Diante do nosso pecado nossa culpa pode se tornar tão grande que nossos olhos só
conseguem se atentar a enorme distância entre a santidade de Deus e nosso pecado imundo. A
distância é tão grande que parece um caminho impossível de percorrer. A culpa dá lugar ao
constrangimento, e pensamos “como posso me dirigir a um Deus tão puro nesse estado tão
deplorável?”, e dessa forma, nos afastamos ainda mais de Deus.

Irmãos, não se enganem: pensamentos como esses não passam de armadilhas do inimigo para
que não busquemos o perdão prometido pelo nosso próprio Pai. O nome de Satanás não foi escolhido
ao acaso. Satanás é um termo hebraico que significa “o acusador”.

“O alvo de Satanás é sempre o mesmo: eliminar a semente escolhida”.

Joel Beeke, Lutando contra Satanás, p. 25.

“Um dos métodos de Satanás é atacar aos cristãos enchendo-lhes com interrogações, dúvidas,
incertezas e miséria”.

Thomas Brooks, Remédios preciosos contras as artimanhas do Diabo, p. 81.

Satanás faz com que questionemos a misericórdia de Deus, e procura persuadir que não temos
parte na salvação. Ele argumenta que nenhum filho de Deus poderia ser como somos, ressaltando
nossos pecados. Nos leva ao desespero.
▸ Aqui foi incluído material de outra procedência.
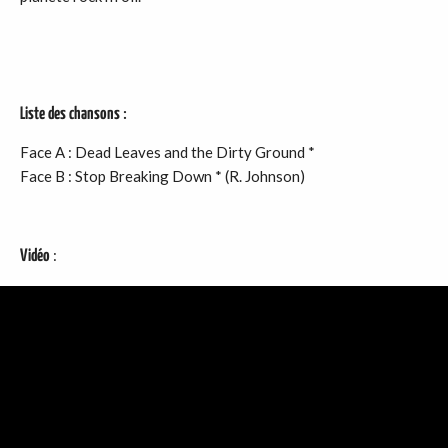
:
Liste des chansons
Face A : Dead Leaves and the Dirty Ground *
Face B : Stop Breaking Down * (R. Johnson)
:
Vidéo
Mas não devemos nos esquecer que para os que estão em
Cristo já não há nenhuma condenação! (Cl 2:13-15). Além disso, não devemos achar que os nossos
pecados tem o poder de remover de nós a salvação, pois somos salvos pela graça e não por
merecimento. Somos salvos pela obra de Cristo, e não pelas nossas próprias obras.
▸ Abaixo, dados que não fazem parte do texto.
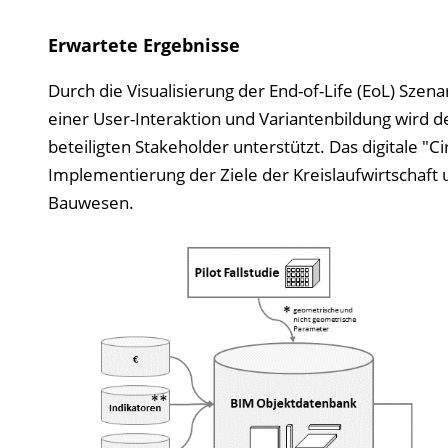
Erwartete Ergebnisse
Durch die Visualisierung der End-of-Life (EoL) Szena
einer User-Interaktion und Variantenbildung wird 
beteiligten Stakeholder unterstützt. Das digitale "C
Implementierung der Ziele der Kreislaufwirtschaft u
Bauwesen.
“O desânimo é uma artimanha comum de Satanás. Satanás quer que os cristãos pensem que eles
lutam há tanto tempo contra ele, mas não conseguiram nada na luta. Tropeçam e pecam todos os
dias, e não adianta prosseguir. “Minha luta contra o pecado não adianta nada, a minha tentativa de
viver uma vida santa é inútil. Não adianta servir a Deus”. Satanás se enfia na vida, tentando os
crentes a serem desertores do exército de Cristo. A única resposta [...] é a nossa esperança de
salvação futura. Quando Satanás o faz sentir vontade de entregar os pontos na batalha contra o
pecado, [...] creia que você já foi salvo, e seja salvo. [...] Se você for cristão, você tem um futuro
maravilhoso. A sua salvação não pode ser tirada”.
Joel Beeke, Lutando Contra Satanás, p. 70-71.

DESCANSO NA CONFISSÃO

Saber que nosso pecado não é suficiente para nos separar definitivamente de Deus é uma
verdade muito reconfortante. Contudo, não minimiza a gravidade do pecado.
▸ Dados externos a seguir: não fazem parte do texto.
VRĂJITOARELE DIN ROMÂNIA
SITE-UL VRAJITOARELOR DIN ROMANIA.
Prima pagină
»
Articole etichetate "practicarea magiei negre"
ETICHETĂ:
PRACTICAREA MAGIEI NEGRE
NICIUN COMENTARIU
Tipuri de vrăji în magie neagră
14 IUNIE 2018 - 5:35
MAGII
O culpa do pecado não é suficiente para criar um abismo intransponível, mas somos
constrangidos pelo enorme amor de Cristo, que morreu por nós (2Co 5:14). Não perdemos nossa
salvação, mas perdemos a alegria nela (Sl 51:12). Ao pecarmos, deixamos de andar no Espírito, e
voltamos a satisfazer as concupicências da carne (Gl 5:16-17). Por isso a culpa do pecado tem grande
peso sobre os cristãos. A culpa é destrutiva, e tem o poder de consumir o crente. Veja como Davi
descreve seu estado físico enquanto convivia com o pecado em Sl 32:3,4 e Sl 38:3,4.

Graças a Deus Pai temos a bênção do perdão. Ao reconhecermos nossos pecados devemos
nos arrepender de nossas atitudes, e isso deve mover em nosso coração o desejo de confessar nossos
pecados a Deus, reconhecendo nosso erro. Ao orar pelo povo, Daniel faz confissão de pecados,
reconhecendo que a eles pertencia o corar de vergonha, por ter descumprido as leis de Deus. (Dn 9:4-
8).

Deus nos garante perdão, por meio da pessoa de Cristo (1Jo 1:9, 2:1). Veja que Davi no Salmo
32 alcançou perdão após confessar seu pecado a Deus (Sl 32:5). A confissão é o caminho para o
perdão. Quem confessa seus pecados alcança misericórdia (Pv 28:13). Deus se agrada de um coração
quebrantado, que reconhece seus erros e teme ao Senhor (Sl 51 1,2,17).

CONCLUSÃO

Depois de chorar amargamente, não sabemos mais o que Pedro fez, até o fim do livro de João,
onde Jesus aparace para ele. Não temos registro de uma oração de confissão. Mesmo assim, podemos
ter certeza que ele se arrependeu e alcançou o perdão de Deus. O livro de Atos cita Pedro várias vezes,
e várias das obras que ele fez em nome de Cristo. Somente um coração arrependido e convicto do
perdão poderia fazer tais coisas.

Pedro nos ensina a chorarmos pelos pecados que cometemos, mas a também nos
arrependermos para continuarmos sendo úteis ao Reino de Deus na terra. Que nossos corações
estejam sempre dispostos a buscar o perdão do Pai.